George Ramsay Acland Mills (1 October 1896 – 8 December 1972) was a British preparatory schoolmaster and an author of children's adventure stories.  His whimsical tales often revolve around boys' preparatory schools in Great Britain and often involve sports like cricket, pranks, and mysteries, as well as a beloved pet bulldog, Uggles. He was born in Bude, Cornwall and died in Devonshire.

Career as an author
Mills is listed in the British Library as a "Writer of Tales for Boys".

Books authored by Mills on the shelves of the British Library include Meredith and Co.: The Story of a Modern Preparatory School [1933], King Willow [1938], Minor and Major [1939], and St. Thomas of Canterbury [1939].  Although Mills never published another book after 1939, he saw his work reprinted for another generation into the late 1950s.

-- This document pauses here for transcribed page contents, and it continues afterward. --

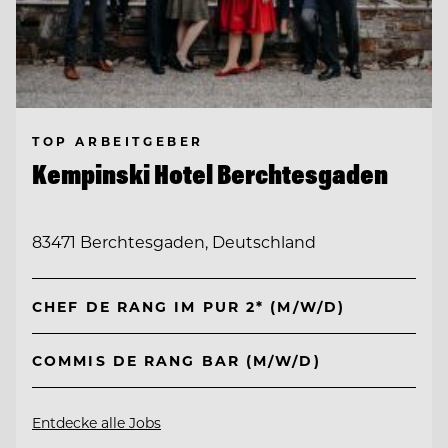
TOP ARBEITGEBER
Kempinski Hotel Berchtesgaden
83471 Berchtesgaden, Deutschland
CHEF DE RANG IM PUR 2* (M/W/D)
COMMIS DE RANG BAR (M/W/D)
Entdecke alle Jobs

Mills' most famous book, Meredith and Co., captured the idiom of pupils during the interwar period more accurately than any other novel.  Five years later, Mills published a sequel, King Willow.  The books followed the maturation and adventures of a cadre of fun-loving boys in fictional Leadham House Preparatory School.  Leadham House was based on the teaching experiences of Mills while on the staff at Windlesham House School in Portslade and Warren Hill School in Meads, both in East Sussex, between 1925 and 1933.

Education, teaching and military
Mills also taught at The Craig School in Windermere, the English Preparatory School in Glion, and Eaton Gate Preparatory School in London between 1926 and 1938, and at Ladycross School, a Catholic boys' preparatory school in Seaford, East Sussex in 1956 (pictured).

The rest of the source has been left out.